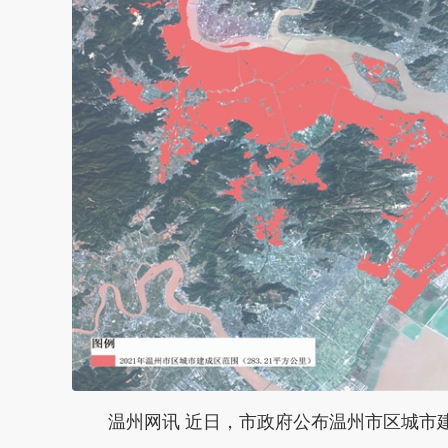
温州网讯 近日，市政府公布温州市区城市建成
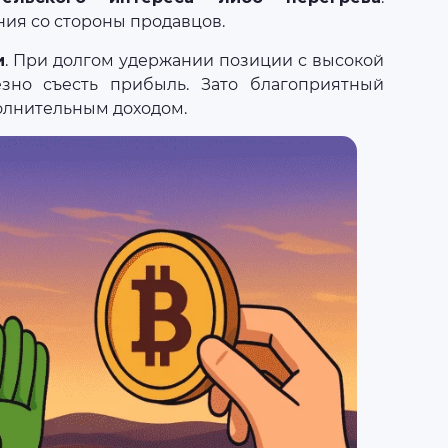
ия со стороны продавцов.
и
. При долгом удержании позиции с высокой
зно съесть прибыль. Зато благоприятный
олнительным доходом.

....................

▶ [PROMPT]: Nothing but an exact copy of the data above, minus its pictures, should appear in the response.

▶ [WRITTEN REPLY]:
温州网讯 近日，市政府公布温州市区城市建成
ия со стороны продавцов.
и
. При долгом удержании позиции с высокой
зно съесть прибыль. Зато благоприятный
олнительным доходом.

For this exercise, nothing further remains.